Imbroglio à la mexicaine
Que ce soit l’enquête menée par Jorge Volpi sur l’affaire Florence Cassez, ou l’habile intrigue policière de Fernanda Melchor, ce sont les enlèvements, la folie et les violences au Mexique qui sont pointés du doigt.
Le Mexique a des démons. L’une de ses meilleurs plumes actuelles, Jorge Volpi, les sonde avec « un roman documentaire ou un roman sans fiction ». Son implacable Roman mexicain est une relecture de l’affaire Florence Cassez. Une investigation personnelle et littéraire.
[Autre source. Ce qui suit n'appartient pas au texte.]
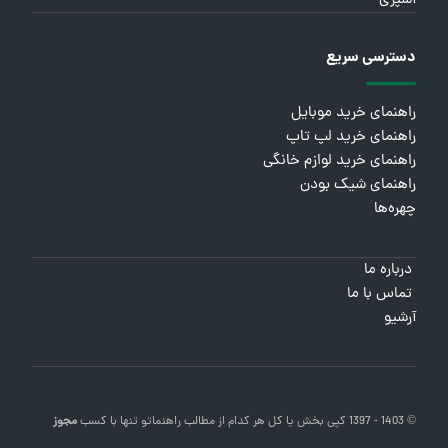
آشپزی
دسترسی سریع
راهنمای خرید موبایل
راهنمای خرید لپ تاپ
راهنمای خرید لوازم خانگی
راهنمای شیک بودن
چهره‌ها
درباره ما
تماس با ما
آرشیو
© 1403 - 1397 کپی بخش یا کل هر کدام از مطالب
راهنماتو
تنها با کسب
مجوز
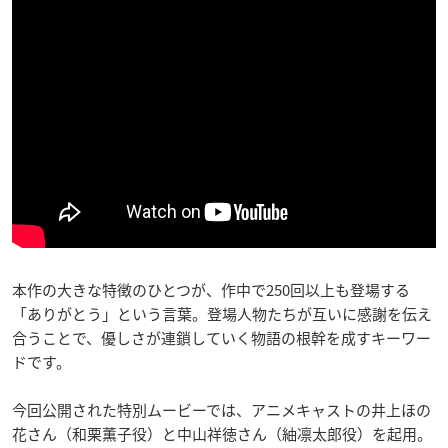
本作の大きな特徴のひとつが、作中で250回以上も登場する
「ありがとう」という言葉。登場人物たちが互いに感謝を伝え
合うことで、優しさが連鎖していく物語の根幹を成すキーワー
ドです。
今回公開された特別ムービーでは、アニメキャストの井上ほの
花さん（和栗薫子役）と中山祥徳さん（紬凛太郎役）を起用。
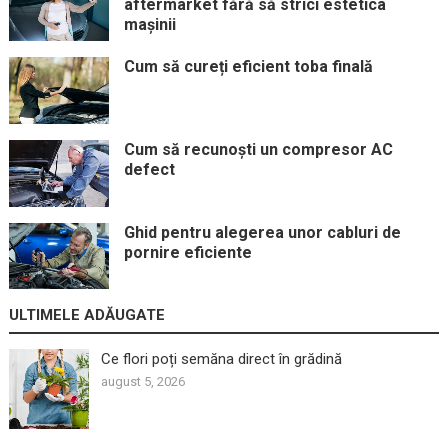
aftermarket fără să strici estetica
mașinii
Cum să cureți eficient toba finală
Cum să recunoști un compresor AC
defect
Ghid pentru alegerea unor cabluri de
pornire eficiente
ULTIMELE ADĂUGATE
Ce flori poți semăna direct în grădină
august 5, 2026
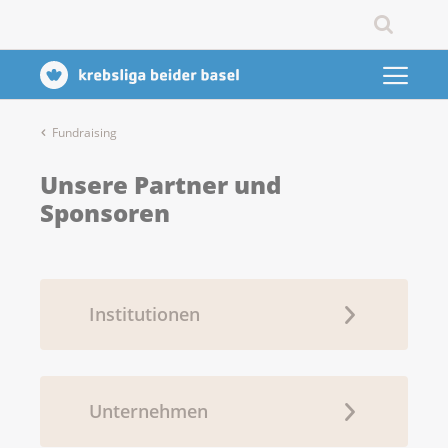
Fundraising
Unsere Partner und
Sponsoren
Institutionen
Unternehmen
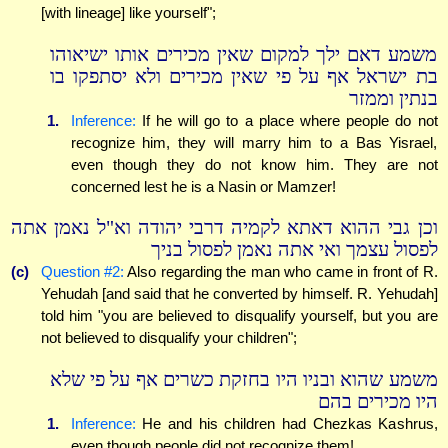
[with lineage] like yourself";
משמע דאם ילך למקום שאין מכירים אותו ישיאוהו
בת ישראל אף על פי שאין מכירים ולא יסתפקו בו
בנתין וממזר
1.
Inference:
If he will go to a place where people do not
recognize him, they will marry him to a Bas Yisrael,
even though they do not know him. They are not
concerned lest he is a Nasin or Mamzer!
וכן גבי ההוא דאתא לקמיה דרבי יהודה וא"ל נאמן אתה
לפסול עצמך ואי אתה נאמן לפסול בניך
(c)
Question #2:
Also regarding the man who came in front of R.
Yehudah [and said that he converted by himself. R. Yehudah]
told him "you are believed to disqualify yourself, but you are
not believed to disqualify your children";
משמע שהוא ובניו היו בחזקת כשרים אף על פי שלא
היו מכירים בהם
1.
Inference:
He and his children had Chezkas Kashrus,
even though people did not recognize them!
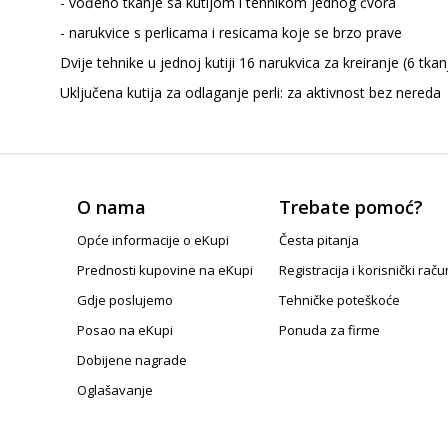
- vođeno tkanje sa kutijom i tehnikom jednog čvora
- narukvice s perlicama i resicama koje se brzo prave
Dvije tehnike u jednoj kutiji 16 narukvica za kreiranje (6 tkanj
Uključena kutija za odlaganje perli: za aktivnost bez nereda
O nama
Trebate pomoć?
Opće informacije o eKupi
Česta pitanja
Prednosti kupovine na eKupi
Registracija i korisnički raču
Gdje poslujemo
Tehničke poteškoće
Posao na eKupi
Ponuda za firme
Dobijene nagrade
Oglašavanje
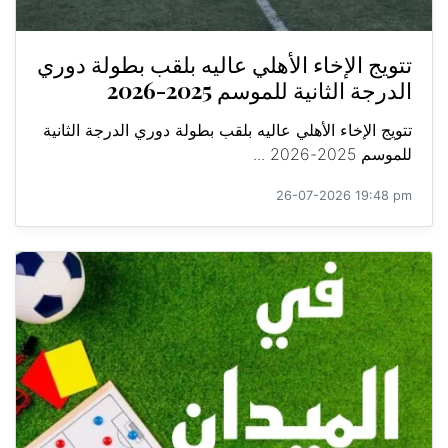
تتويج الإخاء الأهلي عاليه بلقب بطولة دوري
الدرجة الثانية للموسم 2025-2026
تتويج الإخاء الأهلي عاليه بلقب بطولة دوري الدرجة الثانية
للموسم 2025-2026 ...
26-07-2026 19:48 pm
Au début des années 2000, les enlèvements sont monnaie courante dans le pays. Personne n’est à l’abri d’une frayeur. Ni de se retrouver séquestré moyennant finance. Les deux protagonistes du livre de l’auteur de À la recherche de Klingsor et du Temps des cendres sont Israel Vallarta Cisneros et Florence Cassez. Le premier, s’interroge Volpi, est- il un dangereux criminel ou la victime d’une énorme machination ? La seconde a marqué les esprits français. Ces deux-là, qui ont quitté les bancs du lycée à 17 ans, se rencontrent en 2004, à Mexico. Lui vend des voitures d’occasion, elle travaille dans l’entreprise de son frère. Un an plus tard, ils seront arrêtés ensemble par la police de manière spectaculaire, devant les caméras de la télévision, à une demi-heure de la colossale capitale du Mexique. Florence Cassez est accusée de faire partie de la bande du Zodiaque, des ravisseurs qui seraient dirigés par Israel Vallarta Cisneros. À l’issue d’un procès de plus d’un an, elle est condamnée en avril 2008 à une peine de quatre- vingt- seize ans de prison. Avant que l’État français, alors sous la présidence de Nicolas Sarkozy, n’entame un combat pour sa libération. Avec minutie, l’enquêteur Jorge Volpi réétudie chaque pièce du dossier juridique, pointant les contradictions, creusant et réajustant les faits. Il en découle un volume hautement fascinant qui lui a demandé trois ans de travail. Le nouveau sommet d’un « écrivain de fiction – et de fictions ambiguës, sans fins univoques ».
UN PAYS OÙ LA FOLIE RÔDE
Il faut réserver le meilleur accueil aux débuts littéraires de Fernanda Melchor, née en 1982 à Veracruz, dont La Saison des ouragans est le deuxième roman et le premier traduit en France. Le volume démarre fort. Cinq gamins découvrent dans l’eau d’un ravin le visage putréfié d’un mort. Ou plutôt d’une morte, la Sorcière, jadis connue pour son art dans le commerce des guérisons et des malédictions. Pour les décoctions qu’elle transformait en poison. D’elle, on disait qu’elle écoutait et que rien ne la choquait. Aussi qu’elle avait tué son mari, Manolo Conde, et qu’elle ne mettait plus un pied en dehors de sa maison de La Matosa où serait caché un trésor. Ce qui alimentait les conversations et déliait les langues locales. Un jour qu’elle s’occupait du linge, Yesenia a vu de drôles de choses. Un pick- up s’arrêter devant chez la Sorcière. Deux garçons sortir de chez elle avec un troisième individu qu’ils portaient par les bras et les jambes. Une personne mal en point qui pouvait fort bien être la Sorcière. L’un des deux, elle en était parfaitement sûre, était rien moins que son cousin Maurilio Camargo Cruz alias Luis Miguel, un « salaud » qu’elle a élevé… Fernanda Melchor ferre son lecteur dès l’entame et ne le lâche plus, le promenant dans un Mexique violent, aride et bouillonnant. Un pays où la folie rôde, où les esprits s’enflamment. Sa Saison des ouragans regorge de victimes et de bourreaux, de bruit et de fureur, de souffrance et de douleur. Un voyage sur place s’impose.